Ruhrgebiet will gleiche Corona-Regeln für NRW
Die Infektionszahlen im Land steigen weiter, mehr Klinikbetten sind belegt. Aus Dortmund kommt ein Vorstoß für eine neue Risikostufe.
DÜSSELDORF In Nordrhein-Westfalen hat die Zahl der Corona-Neuinfektionen einen weiteren Höchststand erreicht. Das Landeszentrum Gesundheit NRW meldete dem Robert-Koch-Institut (RKI) 2740 Fälle – tatsächlich lag die Zahl der Neuinfektionen aber noch höher, denn durch eine technische Panne am RKI flossen die Werte aus einem Fünftel der Kommunen nicht in die am Freitag veröffentlichte Statistik ein. Für ganz Deutschland nannte das RKI gestern die Zahl von 11.242 Neuinfektionen – nur knapp unter dem Höchststand von Donnerstag.

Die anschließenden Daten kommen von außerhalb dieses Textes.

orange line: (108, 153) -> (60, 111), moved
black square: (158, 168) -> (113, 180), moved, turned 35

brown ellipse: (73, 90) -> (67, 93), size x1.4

Angesichts der Zuspitzung der Lage forderte der Corona-Krisenstab der Stadt Dortmund, dass das Land NRW eine neue landesweite Risikostufe ab der Grenze von 100 Neuinfektionen pro 100.000 Einwohner binnen einer Woche definiert. Die Situation im gesamten Ruhrgebiet sei kritisch, sagte die Leiterin des Krisenstabs, Daniela Schneckenburger (Grüne).
„Schaut euch die Lage im Land an und überlegt bitte, was das für die Steuerung auf Landesebene bedeutet“, appellierte Schneckenburger an die Landesregierung: „Wir tun vor Ort alles, aber jetzt seid ihr mal dran.“Es ergebe keinen Sinn, wenn jede Kommune sich eigene Regeln zusammenbastele. Das Dortmunder Gesundheitsamt geht davon aus, dass der 100er-Inzidenzwert seit Freitag überschritten ist.

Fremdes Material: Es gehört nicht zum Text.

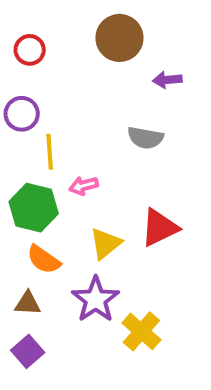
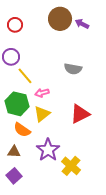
purple arrow: (167, 80) -> (82, 24), moved, turned 32
yellow line: (50, 152) -> (25, 76), turned -36
yellow triangle: (106, 244) -> (42, 114), moved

Duisburg meldete am Freitag einen Inzidenzwert von 126. Auf Anfrage begrüßte die Stadt die Idee für landesweit geltende und einheitliche Regeln. Alles, was für die Bürger leicht verständlich sei, würde die Akzeptanz für die Maßnahmen erhöhen, sagte ein Sprecher. Neue Regeln müssten aber an das Infektionsgeschehen angepasst sein. Auch die Stadt Bochum sprach sich für einheitliche Regeln auf Landesebene aus, die 100er-Marke habe dabei aber eher symbolischen Charakter.

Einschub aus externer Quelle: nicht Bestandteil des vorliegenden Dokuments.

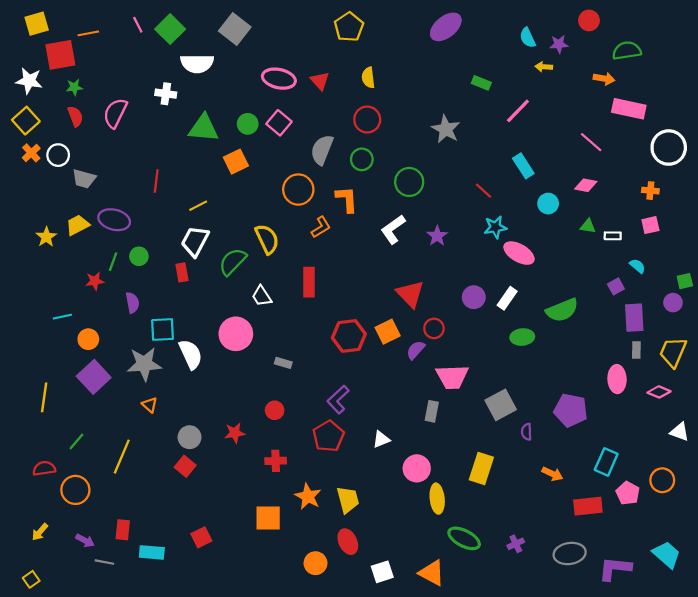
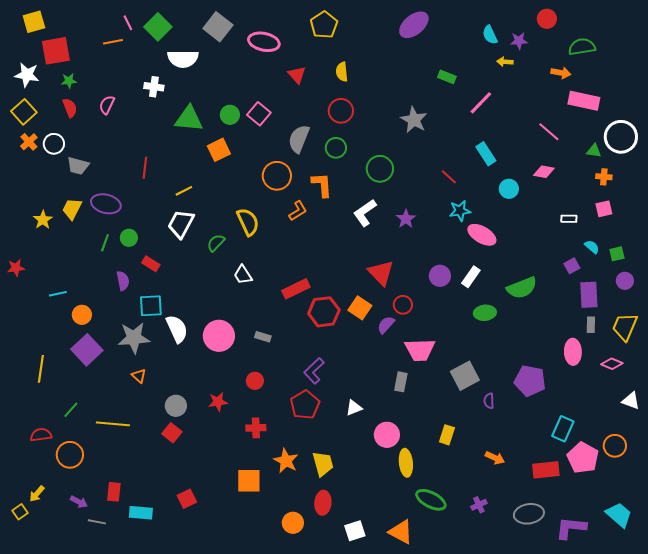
orange line: (88, 33) -> (113, 42), moved
pink ellipse: (279, 79) -> (264, 42), moved
pink semicircle: (115, 113) -> (107, 105), size x0.7
yellow trapezoid: (78, 225) -> (72, 209), turned -35
green triangle: (588, 226) -> (594, 151), moved
green semicircle: (233, 262) -> (216, 243), size x0.7
red rectangle: (182, 272) -> (151, 264), moved, turned -48
red star: (95, 281) -> (16, 268), moved
green square: (685, 281) -> (617, 254), moved
red rectangle: (309, 282) -> (296, 289), moved, turned 64
orange square: (388, 332) -> (360, 308), turned -30
pink circle: (236, 334) -> (219, 336), moved
yellow line: (122, 457) -> (113, 424), turned 72
yellow rectangle: (481, 468) -> (447, 435), size x0.7
orange arrow: (552, 474) -> (495, 458), moved
pink pentagon: (628, 493) -> (583, 458), size x1.4
red ellipse: (348, 542) -> (323, 503), turned 30
yellow square: (31, 579) -> (20, 512), moved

Die Landesregierung äußerte sich zurückhaltend zu einer neuen Risikostufe. Ob das Infektionsgeschehen weitere Maßnahmen oder Gefährdungsstufen erforderlich mache, werde geprüft. In Nordrhein-Westfalen gibt es zwei Stufen, für die jeweils unterschiedliche Regeln
gelten – ab einem Inzidenzwert von 35 und von 50. Bayerns Ministerpräsident Markus Söder (CSU) hatte jüngst einen Vorstoß für verschärfte Maßnahmen ab einer Inzidenz von 100 unternommen. In Bayern gilt für Städte über der 100er-Grenze eine Sperrstunde ab 21 Uhr. Zudem sind dann Veranstaltungen mit mehr als 50 Personen untersagt.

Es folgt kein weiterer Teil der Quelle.